#### WORK TO COMPLETE:
Return the entire listing, word for word.

#### SUPPLIED MATERIAL:
------------------------------------

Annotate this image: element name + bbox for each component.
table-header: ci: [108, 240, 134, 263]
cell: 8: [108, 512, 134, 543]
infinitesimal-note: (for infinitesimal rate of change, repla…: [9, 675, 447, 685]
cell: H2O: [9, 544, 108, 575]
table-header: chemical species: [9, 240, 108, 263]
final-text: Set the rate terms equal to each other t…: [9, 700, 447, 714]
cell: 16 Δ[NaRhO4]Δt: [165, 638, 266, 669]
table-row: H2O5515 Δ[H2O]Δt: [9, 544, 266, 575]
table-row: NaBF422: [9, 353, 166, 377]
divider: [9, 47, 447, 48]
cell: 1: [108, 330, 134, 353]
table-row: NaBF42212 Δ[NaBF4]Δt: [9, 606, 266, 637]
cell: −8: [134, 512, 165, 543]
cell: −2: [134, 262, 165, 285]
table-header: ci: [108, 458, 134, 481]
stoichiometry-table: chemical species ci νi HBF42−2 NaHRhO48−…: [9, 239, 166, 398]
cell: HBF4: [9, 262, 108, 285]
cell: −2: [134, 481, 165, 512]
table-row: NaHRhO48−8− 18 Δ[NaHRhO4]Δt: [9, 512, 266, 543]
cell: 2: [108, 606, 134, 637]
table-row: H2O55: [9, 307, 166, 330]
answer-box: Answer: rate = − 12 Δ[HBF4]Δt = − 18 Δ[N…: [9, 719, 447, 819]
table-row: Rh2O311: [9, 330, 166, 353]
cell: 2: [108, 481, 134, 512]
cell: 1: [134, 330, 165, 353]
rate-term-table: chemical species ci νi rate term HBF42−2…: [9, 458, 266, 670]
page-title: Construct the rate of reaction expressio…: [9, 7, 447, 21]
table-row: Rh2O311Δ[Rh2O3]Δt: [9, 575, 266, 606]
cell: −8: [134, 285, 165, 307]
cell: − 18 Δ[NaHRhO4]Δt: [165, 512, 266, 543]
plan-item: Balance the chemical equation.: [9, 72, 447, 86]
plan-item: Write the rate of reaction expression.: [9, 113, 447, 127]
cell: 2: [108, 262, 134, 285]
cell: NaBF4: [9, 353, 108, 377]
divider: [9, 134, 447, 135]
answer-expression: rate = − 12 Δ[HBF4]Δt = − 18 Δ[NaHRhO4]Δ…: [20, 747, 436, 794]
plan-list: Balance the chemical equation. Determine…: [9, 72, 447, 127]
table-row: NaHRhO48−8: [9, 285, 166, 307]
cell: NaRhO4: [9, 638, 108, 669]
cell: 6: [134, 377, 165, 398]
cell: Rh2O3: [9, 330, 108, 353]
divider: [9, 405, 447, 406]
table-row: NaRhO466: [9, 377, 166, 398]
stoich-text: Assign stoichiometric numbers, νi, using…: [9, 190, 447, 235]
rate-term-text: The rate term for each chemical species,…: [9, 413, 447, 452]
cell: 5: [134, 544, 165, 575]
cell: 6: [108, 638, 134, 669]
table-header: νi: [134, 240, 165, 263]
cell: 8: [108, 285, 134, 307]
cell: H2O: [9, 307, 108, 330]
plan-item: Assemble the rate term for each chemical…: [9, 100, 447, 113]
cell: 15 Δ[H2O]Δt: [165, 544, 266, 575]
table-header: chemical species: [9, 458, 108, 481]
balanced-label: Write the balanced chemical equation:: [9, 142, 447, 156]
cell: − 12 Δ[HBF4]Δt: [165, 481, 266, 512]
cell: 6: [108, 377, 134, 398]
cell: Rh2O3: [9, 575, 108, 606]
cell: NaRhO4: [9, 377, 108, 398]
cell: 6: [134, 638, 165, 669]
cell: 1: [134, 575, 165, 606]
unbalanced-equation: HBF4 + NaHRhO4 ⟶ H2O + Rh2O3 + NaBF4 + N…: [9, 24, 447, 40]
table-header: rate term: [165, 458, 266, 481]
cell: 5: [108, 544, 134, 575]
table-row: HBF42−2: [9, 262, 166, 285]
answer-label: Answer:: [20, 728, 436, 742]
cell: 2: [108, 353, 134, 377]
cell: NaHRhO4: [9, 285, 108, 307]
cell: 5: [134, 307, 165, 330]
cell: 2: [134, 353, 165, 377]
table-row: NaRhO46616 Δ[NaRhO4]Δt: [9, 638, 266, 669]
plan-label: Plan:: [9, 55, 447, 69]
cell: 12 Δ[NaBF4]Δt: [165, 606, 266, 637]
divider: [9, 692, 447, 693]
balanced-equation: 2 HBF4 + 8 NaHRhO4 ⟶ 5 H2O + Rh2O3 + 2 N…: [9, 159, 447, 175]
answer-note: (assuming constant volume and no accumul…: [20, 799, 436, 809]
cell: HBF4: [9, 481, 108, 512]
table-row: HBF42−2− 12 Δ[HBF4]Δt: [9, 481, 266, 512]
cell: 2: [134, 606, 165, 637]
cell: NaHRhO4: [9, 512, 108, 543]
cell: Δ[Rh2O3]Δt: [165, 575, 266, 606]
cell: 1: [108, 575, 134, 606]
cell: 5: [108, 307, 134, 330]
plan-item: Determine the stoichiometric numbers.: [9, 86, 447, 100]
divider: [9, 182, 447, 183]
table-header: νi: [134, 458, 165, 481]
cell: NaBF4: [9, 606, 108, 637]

------------------------------------

#### EXERCISE OUTPUT:
Annotate this image: element name + bbox for each component.
table-header: ci: [108, 240, 134, 263]
cell: 8: [108, 512, 134, 543]
infinitesimal-note: (for infinitesimal rate of change, repla…: [9, 675, 447, 685]
cell: H2O: [9, 544, 108, 575]
table-header: chemical species: [9, 240, 108, 263]
final-text: Set the rate terms equal to each other t…: [9, 700, 447, 714]
cell: 16 Δ[NaRhO4]Δt: [165, 638, 266, 669]
table-row: H2O5515 Δ[H2O]Δt: [9, 544, 266, 575]
table-row: NaBF422: [9, 353, 166, 377]
divider: [9, 47, 447, 48]
cell: 1: [108, 330, 134, 353]
table-row: NaBF42212 Δ[NaBF4]Δt: [9, 606, 266, 637]
cell: −8: [134, 512, 165, 543]
cell: −2: [134, 262, 165, 285]
table-header: ci: [108, 458, 134, 481]
stoichiometry-table: chemical species ci νi HBF42−2 NaHRhO48−…: [9, 239, 166, 398]
cell: HBF4: [9, 262, 108, 285]
cell: −2: [134, 481, 165, 512]
table-row: NaHRhO48−8− 18 Δ[NaHRhO4]Δt: [9, 512, 266, 543]
cell: 2: [108, 606, 134, 637]
table-row: H2O55: [9, 307, 166, 330]
answer-box: Answer: rate = − 12 Δ[HBF4]Δt = − 18 Δ[N…: [9, 719, 447, 819]
table-row: Rh2O311: [9, 330, 166, 353]
cell: 2: [108, 481, 134, 512]
cell: 1: [134, 330, 165, 353]
rate-term-table: chemical species ci νi rate term HBF42−2…: [9, 458, 266, 670]
page-title: Construct the rate of reaction expressio…: [9, 7, 447, 21]
table-row: Rh2O311Δ[Rh2O3]Δt: [9, 575, 266, 606]
cell: −8: [134, 285, 165, 307]
cell: − 18 Δ[NaHRhO4]Δt: [165, 512, 266, 543]
plan-item: Balance the chemical equation.: [9, 72, 447, 86]
plan-item: Write the rate of reaction expression.: [9, 113, 447, 127]
cell: 2: [108, 262, 134, 285]
cell: NaBF4: [9, 353, 108, 377]
divider: [9, 134, 447, 135]
answer-expression: rate = − 12 Δ[HBF4]Δt = − 18 Δ[NaHRhO4]Δ…: [20, 747, 436, 794]
plan-list: Balance the chemical equation. Determine…: [9, 72, 447, 127]
table-row: NaHRhO48−8: [9, 285, 166, 307]
cell: NaRhO4: [9, 638, 108, 669]
cell: 6: [134, 377, 165, 398]
cell: Rh2O3: [9, 330, 108, 353]
divider: [9, 405, 447, 406]
table-row: NaRhO466: [9, 377, 166, 398]
stoich-text: Assign stoichiometric numbers, νi, using…: [9, 190, 447, 235]
rate-term-text: The rate term for each chemical species,…: [9, 413, 447, 452]
cell: 5: [134, 544, 165, 575]
cell: 6: [108, 638, 134, 669]
table-header: νi: [134, 240, 165, 263]
cell: 8: [108, 285, 134, 307]
cell: H2O: [9, 307, 108, 330]
plan-item: Assemble the rate term for each chemical…: [9, 100, 447, 113]
cell: 15 Δ[H2O]Δt: [165, 544, 266, 575]
table-header: chemical species: [9, 458, 108, 481]
balanced-label: Write the balanced chemical equation:: [9, 142, 447, 156]
cell: − 12 Δ[HBF4]Δt: [165, 481, 266, 512]
cell: 6: [108, 377, 134, 398]
cell: Rh2O3: [9, 575, 108, 606]
cell: NaRhO4: [9, 377, 108, 398]
cell: 6: [134, 638, 165, 669]
cell: 1: [134, 575, 165, 606]
unbalanced-equation: HBF4 + NaHRhO4 ⟶ H2O + Rh2O3 + NaBF4 + N…: [9, 24, 447, 40]
table-header: rate term: [165, 458, 266, 481]
cell: 5: [108, 544, 134, 575]
table-row: HBF42−2: [9, 262, 166, 285]
answer-label: Answer:: [20, 728, 436, 742]
cell: 2: [108, 353, 134, 377]
cell: NaHRhO4: [9, 285, 108, 307]
cell: 5: [134, 307, 165, 330]
cell: 2: [134, 353, 165, 377]
table-row: NaRhO46616 Δ[NaRhO4]Δt: [9, 638, 266, 669]
plan-label: Plan:: [9, 55, 447, 69]
cell: 12 Δ[NaBF4]Δt: [165, 606, 266, 637]
divider: [9, 692, 447, 693]
balanced-equation: 2 HBF4 + 8 NaHRhO4 ⟶ 5 H2O + Rh2O3 + 2 N…: [9, 159, 447, 175]
answer-note: (assuming constant volume and no accumul…: [20, 799, 436, 809]
cell: HBF4: [9, 481, 108, 512]
table-row: HBF42−2− 12 Δ[HBF4]Δt: [9, 481, 266, 512]
cell: 2: [134, 606, 165, 637]
cell: NaHRhO4: [9, 512, 108, 543]
cell: Δ[Rh2O3]Δt: [165, 575, 266, 606]
cell: 1: [108, 575, 134, 606]
cell: 5: [108, 307, 134, 330]
plan-item: Determine the stoichiometric numbers.: [9, 86, 447, 100]
divider: [9, 182, 447, 183]
table-header: νi: [134, 458, 165, 481]
cell: NaBF4: [9, 606, 108, 637]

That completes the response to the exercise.